• TASK DETAILS: Would you repeat word for word the lines of the listing that follows, from the one with "اختيار الواي بروتين" up to and including the one with "Efteling en 2026", and leave out the images?
----------
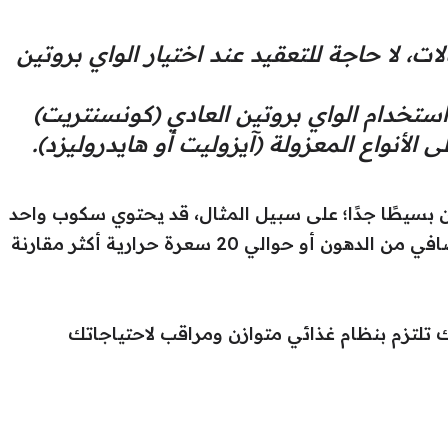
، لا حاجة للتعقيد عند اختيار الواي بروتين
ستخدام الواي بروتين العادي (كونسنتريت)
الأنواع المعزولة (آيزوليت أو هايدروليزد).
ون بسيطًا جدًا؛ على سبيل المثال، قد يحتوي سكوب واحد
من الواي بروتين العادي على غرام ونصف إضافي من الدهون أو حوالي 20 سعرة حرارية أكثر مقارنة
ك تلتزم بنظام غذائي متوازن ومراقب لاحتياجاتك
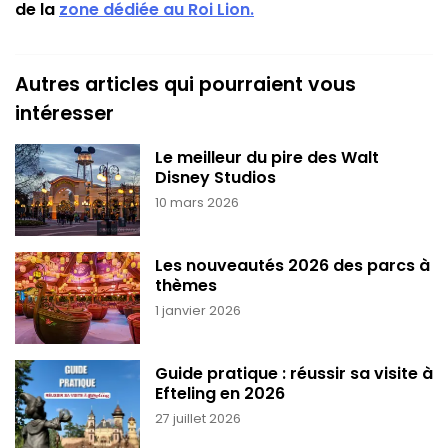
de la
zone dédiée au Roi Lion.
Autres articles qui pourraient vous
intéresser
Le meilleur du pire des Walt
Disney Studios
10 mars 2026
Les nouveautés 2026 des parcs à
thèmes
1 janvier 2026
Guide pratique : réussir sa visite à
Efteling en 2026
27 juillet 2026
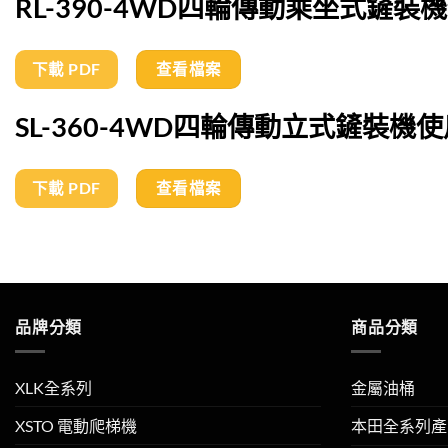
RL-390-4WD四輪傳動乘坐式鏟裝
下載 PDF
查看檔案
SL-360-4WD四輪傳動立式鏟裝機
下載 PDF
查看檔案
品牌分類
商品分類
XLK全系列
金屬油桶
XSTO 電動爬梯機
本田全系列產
----------
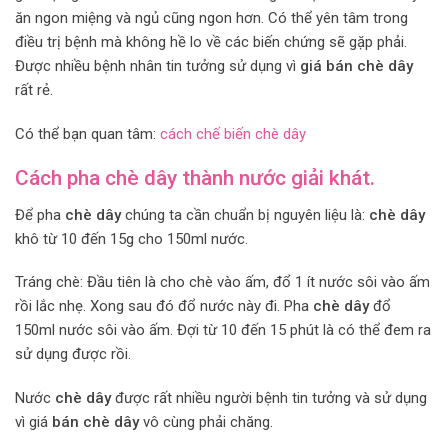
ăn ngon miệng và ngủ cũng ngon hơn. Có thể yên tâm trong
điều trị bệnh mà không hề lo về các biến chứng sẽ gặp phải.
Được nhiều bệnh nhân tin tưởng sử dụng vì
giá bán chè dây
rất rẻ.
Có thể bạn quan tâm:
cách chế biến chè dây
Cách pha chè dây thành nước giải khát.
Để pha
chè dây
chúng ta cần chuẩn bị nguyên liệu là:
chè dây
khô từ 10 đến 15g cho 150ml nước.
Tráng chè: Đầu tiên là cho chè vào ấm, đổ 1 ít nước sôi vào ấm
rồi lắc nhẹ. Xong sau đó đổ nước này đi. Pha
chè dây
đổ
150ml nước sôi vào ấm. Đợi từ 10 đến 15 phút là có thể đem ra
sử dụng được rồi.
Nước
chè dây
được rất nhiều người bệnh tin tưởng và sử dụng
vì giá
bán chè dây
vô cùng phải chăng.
----------
• THE ANSWER:
، لا حاجة للتعقيد عند اختيار الواي بروتين
ستخدام الواي بروتين العادي (كونسنتريت)
الأنواع المعزولة (آيزوليت أو هايدروليزد).
ون بسيطًا جدًا؛ على سبيل المثال، قد يحتوي سكوب واحد
من الواي بروتين العادي على غرام ونصف إضافي من الدهون أو حوالي 20 سعرة حرارية أكثر مقارنة
ك تلتزم بنظام غذائي متوازن ومراقب لاحتياجاتك
de la
zone dédiée au Roi Lion.
Autres articles qui pourraient vous
intéresser
Le meilleur du pire des Walt
Disney Studios
10 mars 2026
Les nouveautés 2026 des parcs à
thèmes
1 janvier 2026
Guide pratique : réussir sa visite à
Efteling en 2026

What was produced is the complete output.